(Dataset entries)
----------

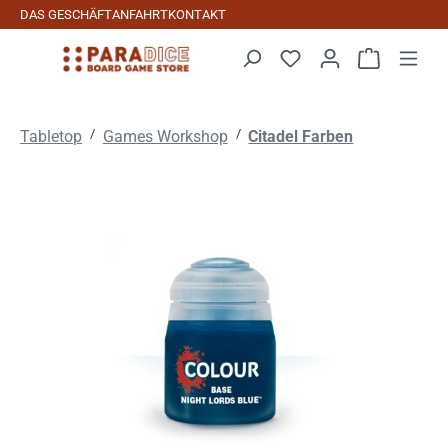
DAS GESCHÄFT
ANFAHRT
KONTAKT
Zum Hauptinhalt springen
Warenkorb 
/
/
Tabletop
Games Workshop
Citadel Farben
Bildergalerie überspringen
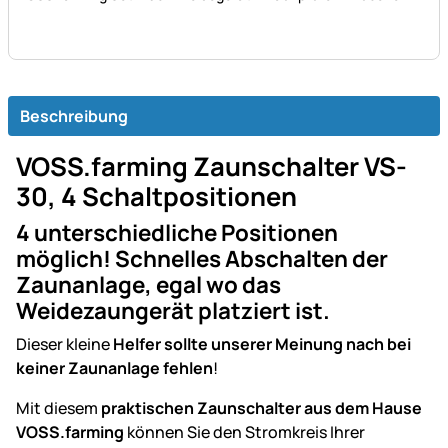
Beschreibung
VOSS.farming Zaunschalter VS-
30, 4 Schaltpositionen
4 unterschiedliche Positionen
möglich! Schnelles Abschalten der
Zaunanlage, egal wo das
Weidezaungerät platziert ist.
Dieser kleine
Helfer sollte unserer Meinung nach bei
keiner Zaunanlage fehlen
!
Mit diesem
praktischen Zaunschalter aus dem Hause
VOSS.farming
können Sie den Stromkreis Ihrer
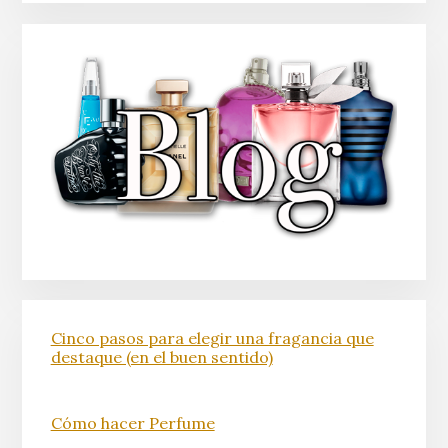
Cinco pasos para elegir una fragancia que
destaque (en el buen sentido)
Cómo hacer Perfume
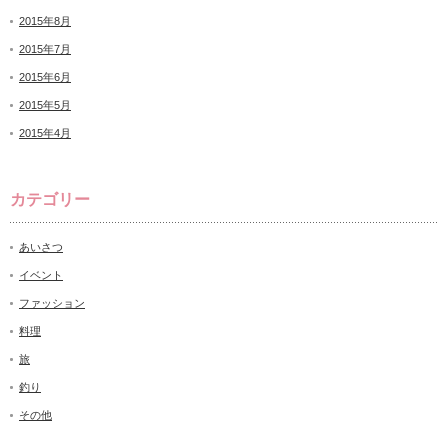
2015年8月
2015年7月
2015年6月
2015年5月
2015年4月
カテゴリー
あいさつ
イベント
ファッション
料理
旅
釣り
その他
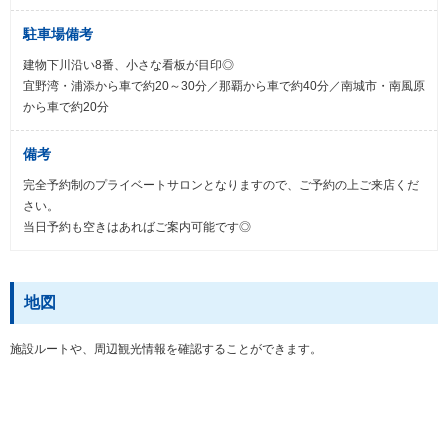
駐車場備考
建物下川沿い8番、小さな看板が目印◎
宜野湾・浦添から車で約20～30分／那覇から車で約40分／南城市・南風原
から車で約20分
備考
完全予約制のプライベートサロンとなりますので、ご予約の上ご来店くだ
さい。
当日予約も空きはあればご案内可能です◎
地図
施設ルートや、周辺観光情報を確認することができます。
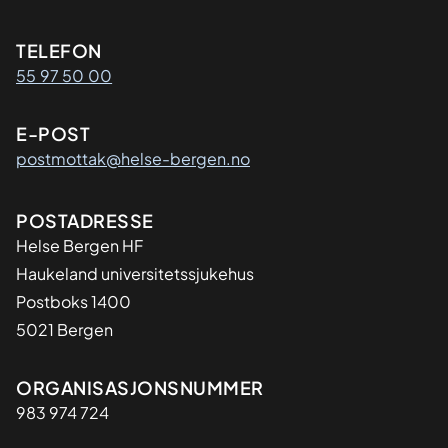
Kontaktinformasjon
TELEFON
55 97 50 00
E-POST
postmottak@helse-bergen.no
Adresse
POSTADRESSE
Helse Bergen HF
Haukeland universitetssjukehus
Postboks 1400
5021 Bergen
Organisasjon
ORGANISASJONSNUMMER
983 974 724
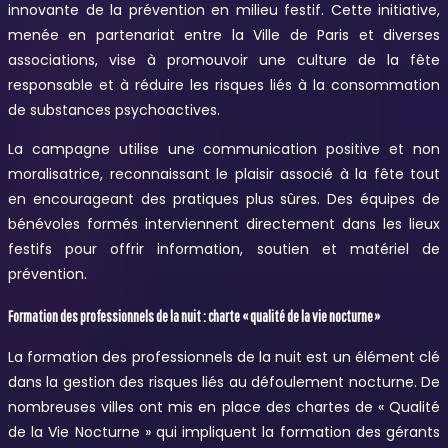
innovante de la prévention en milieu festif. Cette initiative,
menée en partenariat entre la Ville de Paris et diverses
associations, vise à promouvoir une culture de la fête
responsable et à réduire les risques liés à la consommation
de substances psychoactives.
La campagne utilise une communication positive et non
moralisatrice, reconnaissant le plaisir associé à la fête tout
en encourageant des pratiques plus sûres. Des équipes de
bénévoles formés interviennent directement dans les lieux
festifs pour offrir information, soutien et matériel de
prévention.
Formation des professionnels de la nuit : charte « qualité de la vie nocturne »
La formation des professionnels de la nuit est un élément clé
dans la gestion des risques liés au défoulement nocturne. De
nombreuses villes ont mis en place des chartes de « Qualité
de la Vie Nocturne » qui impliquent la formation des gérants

----------

_Your assignment_
Exactly as they appear, please return only the lines from the first line of the records through the line containing "innovante de la", both included, leaving out all pictures.

_Response to this exercise_
DAS GESCHÄFT
ANFAHRT
KONTAKT
Zum Hauptinhalt springen
Warenkorb 
/
/
Tabletop
Games Workshop
Citadel Farben
Bildergalerie überspringen
Beschreibung
VOSS.farming Zaunschalter VS-
30, 4 Schaltpositionen
4 unterschiedliche Positionen
möglich! Schnelles Abschalten der
Zaunanlage, egal wo das
Weidezaungerät platziert ist.
Dieser kleine
Helfer sollte unserer Meinung nach bei
keiner Zaunanlage fehlen
!
Mit diesem
praktischen Zaunschalter aus dem Hause
VOSS.farming
können Sie den Stromkreis Ihrer
Cinco pasos para elegir una fragancia que
destaque (en el buen sentido)
Cómo hacer Perfume
2015年8月
2015年7月
2015年6月
2015年5月
2015年4月
カテゴリー
あいさつ
イベント
ファッション
料理
旅
釣り
その他
駐車場備考
建物下川沿い8番、小さな看板が目印◎
宜野湾・浦添から車で約20～30分／那覇から車で約40分／南城市・南風原
から車で約20分
備考
完全予約制のプライベートサロンとなりますので、ご予約の上ご来店くだ
さい。
当日予約も空きはあればご案内可能です◎
地図
施設ルートや、周辺観光情報を確認することができます。
Kontaktinformasjon
TELEFON
55 97 50 00
E-POST
postmottak@helse-bergen.no
Adresse
POSTADRESSE
Helse Bergen HF
Haukeland universitetssjukehus
Postboks 1400
5021 Bergen
Organisasjon
ORGANISASJONSNUMMER
983 974 724
innovante de la prévention en milieu festif. Cette initiative,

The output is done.